Things really look so threatening in the Neapolitan kingdom that we begin to think ourselves fortunate in having got our visit done. Tuscany is in the highest political spirits for the moment, and of course Victor Emanuel stares at us at every turn here, with the most loyal exaggeration of mustache and intelligent meaning. But we are selfishly careless about dynasties just now, caring more for the doings of Giotto and Brunelleschi than for those of Count Cavour. On a first journey to the greatest centres of art one must be excused for letting one's public spirit go to sleep a little. As for me, I am thrown into a state of humiliating passivity by the sight of the great things done in the far past—it seems as if life were not long enough to learn, and as if my own activity were so completely dwarfed by comparison that I should never have courage for more creation of my own. There is only one thing that has an opposite and stimulating effect: it is the comparative rarity, even here, of great and truthful art, and the abundance of wretched imitation and falsity. Every hand is wanted in the world that can do a little genuine, sincere work.

We are at the quietest hotel in Florence, having sought it out for the sake of getting clear of the stream of English and Americans, in which one finds one's self in all the main tracks of travel, so that one seems at last to be in a perpetual, noisy picnic, obliged to be civil, though with a strong inclination to be sullen. My philanthropy rises several degrees as soon as we are alone.

Letter to Major Blackwood, 27th May, 1860.

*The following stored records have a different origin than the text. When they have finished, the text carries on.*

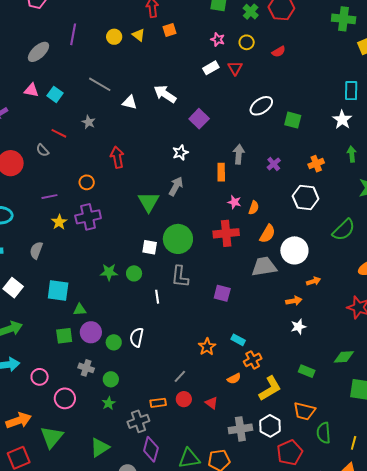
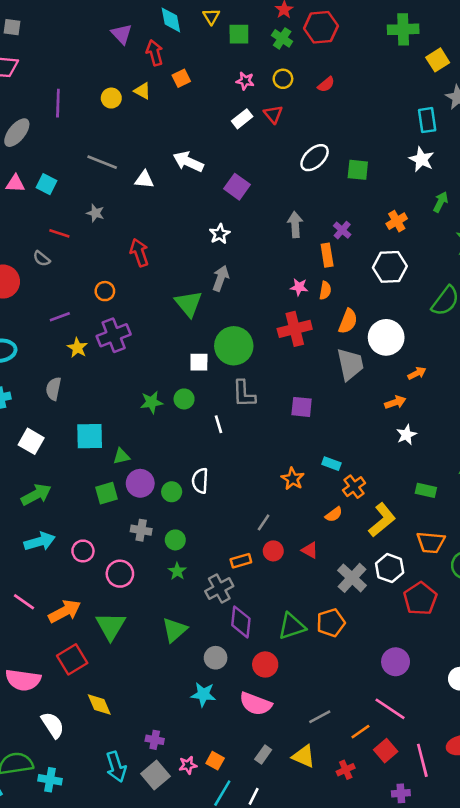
green arrow: (352, 154) -> (441, 202), turned 42
orange rectangle: (221, 172) -> (327, 255), moved
gray trapezoid: (264, 267) -> (350, 364), turned 96
gray cross: (240, 429) -> (352, 578), turned -30

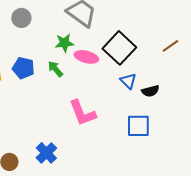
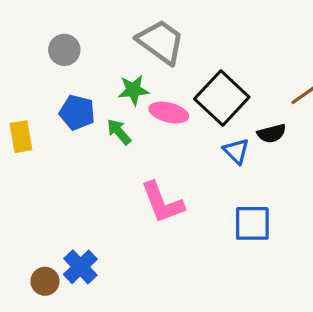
blue pentagon: (23, 68) -> (77, 113), moved
black semicircle: (150, 91) -> (272, 133), moved
blue cross: (46, 153) -> (80, 267), moved

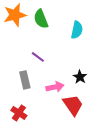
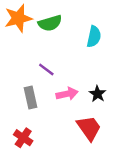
green semicircle: (41, 19) -> (50, 23), turned -84
pink arrow: (55, 87) -> (67, 94), moved

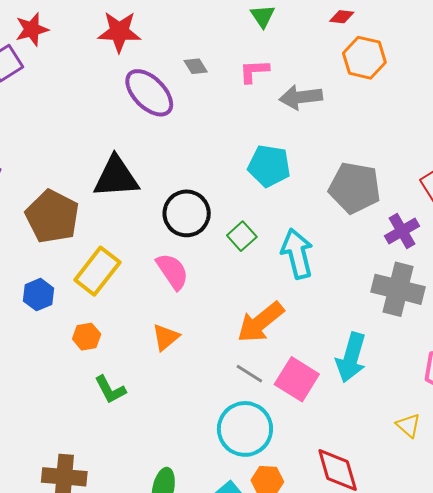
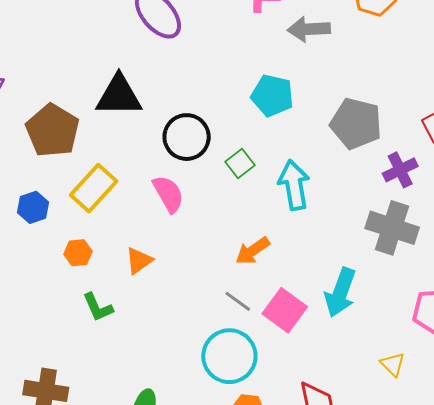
orange arrow: (260, 322) -> (253, 251), size x0.7
orange triangle: (166, 337) -> (139, 261), moved

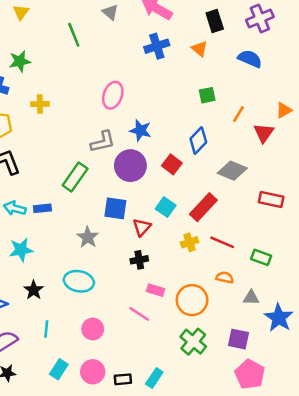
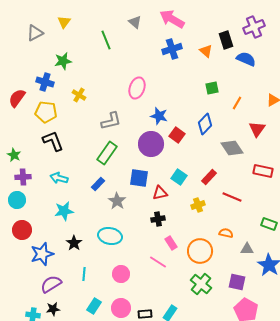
black rectangle: (215, 21) -> (226, 40), moved
yellow cross: (40, 104) -> (79, 95), turned 32
red triangle: (264, 133) -> (257, 129), moved
gray L-shape: (103, 142) -> (111, 121), moved
red square: (172, 164) -> (177, 135), moved
gray diamond: (232, 171) -> (232, 148), turned 35
red rectangle: (203, 207) -> (209, 177), size x0.7
blue rectangle: (42, 208) -> (98, 184), moved, turned -40
red triangle: (142, 227) -> (160, 193), turned 35
red line: (222, 242) -> (232, 197), moved
green rectangle: (261, 257) -> (269, 224), moved
pink rectangle: (156, 290) -> (171, 243), turned 40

I am much obliged to you for writing at once, and so scattering some clouds which had gathered over my mind in consequence of an indication or two in Mr. John Blackwood's previous letter. The Times article arrived on Sunday. It is written in a generous spirit, and with so high a degree of intelligence that I am rather alarmed lest the misapprehensions it exhibits should be due to my defective presentation, rather than to any failure on the part of the critic. I have certainly fulfilled my intention very badly if I have made the Dodson honesty appear "mean and uninteresting," or made the payment of one's debts appear a contemptible virtue in comparison with any sort of "Bohemian" qualities. So far as my own feeling and intention are concerned, no one class of persons or form of character is held up to reprobation or to exclusive admiration. Tom is painted with as much love and pity as Maggie; and I am so far from hating the Dodsons myself that I am rather aghast to find them ticketed with such very ugly adjectives. We intend to leave this place on Friday (3d), and in four days after that we shall be at Venice, in a few days from that time at Milan, and then, by a route at present uncertain, at Berne, where we take up Mr. Lewes's eldest boy, to bring him home with us.

We are particularly happy in our weather, which is unvaryingly fine without excessive heat. There has been a crescendo of enjoyment in our travels; for Florence, from its relation to the history of modern art, has roused a keener interest in us even than Rome, and has stimulated me to entertain rather an ambitious project, which I mean to be a secret from every one but you and Mr. John Blackwood.

Any news of "Clerical Scenes" in its third edition? Or has its appearance been deferred? The smallest details are acceptable to ignorant travellers. We are wondering what was the last good article in Blackwood, and whether Thackeray has gathered up his slack reins in the Cornhill. Literature travels slowly even to this Italian Athens. Hawthorne's book is not to be found here yet in the Tauchnitz edition.

Italy, 1860.

We left Florence on the evening of the 1st of June, by diligence, travelling all night and until eleven the next morning to get to Bologna. I wish we could have made that journey across the Apennines by daylight, though in that case I should have missed certain grand, startling effects that came to me in my occasional wakings. Wonderful heights and depths I saw on each side of us by the fading light of the evening. Then, in the middle of the night, while the lightning was flashing and the sky was heavy with threatening storm-clouds, I waked to find the six horses resolutely refusing or unable to move the diligence—till, at last, two meek oxen were tied to the axle, and their added strength dragged us up the hill. But one of the strangest effects I ever saw was just before dawn, when we seemed to be high up on mighty mountains, which fell precipitously, and showed us the awful, pale horizon far, far below.

The first thing we did at Bologna was to go to the Accademia, where I confirmed myself in my utter dislike of the Bolognese school—the Caraccis and Domenichino et id genus omne—and felt some disappointment in Raphael's St. Cecilia. The pictures of Francia here, to which I had looked forward as likely to give me a fuller and higher idea of him, were less pleasing to me than the smaller specimens of him that I had seen in the Dresden and other galleries. He seems to me to be more limited even than Perugino; but he is a faithful, painstaking painter, with a religious spirit. Agostino Caracci's Communion of St. Jerome is a remarkable picture, with real feeling in it—an exception among all the great pieces of canvas that hang beside it. Domenichino's figure of St. Jerome is a direct plagiarism from that of Agostino; but in other points the two pictures are quite diverse.